-- Exercise description --
For the entries below, work out how many lines contain the string "fuori" and write only the number.

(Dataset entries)
######

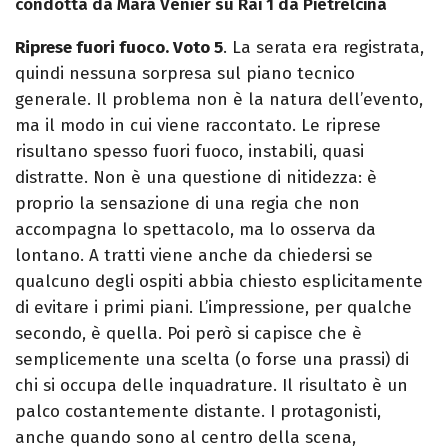
condotta da Mara Venier su Rai 1 da Pietrelcina
Riprese fuori fuoco. Voto 5
.
La serata era registrata,
quindi nessuna sorpresa sul piano tecnico
generale. Il problema non è la natura dell’evento,
ma il modo in cui viene raccontato.
Le riprese
risultano spesso fuori fuoco, instabili, quasi
distratte. Non è una questione di nitidezza: è
proprio la sensazione di una regia che non
accompagna lo spettacolo, ma lo osserva da
lontano. A tratti viene anche da chiedersi se
qualcuno degli ospiti abbia chiesto esplicitamente
di evitare i primi piani. L’impressione, per qualche
secondo, è quella. Poi però si capisce che è
semplicemente una scelta (o forse una prassi) di
chi si occupa delle inquadrature.
Il risultato è un
palco costantemente distante. I protagonisti,
anche quando sono al centro della scena,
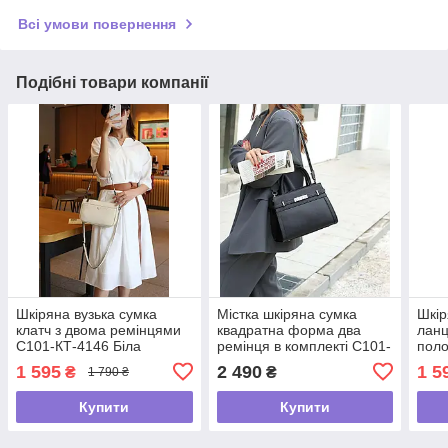
Всі умови повернення
Подібні товари компанії
Шкіряна вузька сумка
Містка шкіряна сумка
Шкір
клатч з двома ремінцями
квадратна форма два
лан
С101-КТ-4146 Біла
ремінця в комплекті С101-
поло
КТ-4221 Чорна
Біла
1 595
2 490
1 5
₴
₴
1 790 ₴
Купити
Купити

######

-- Expected output --
2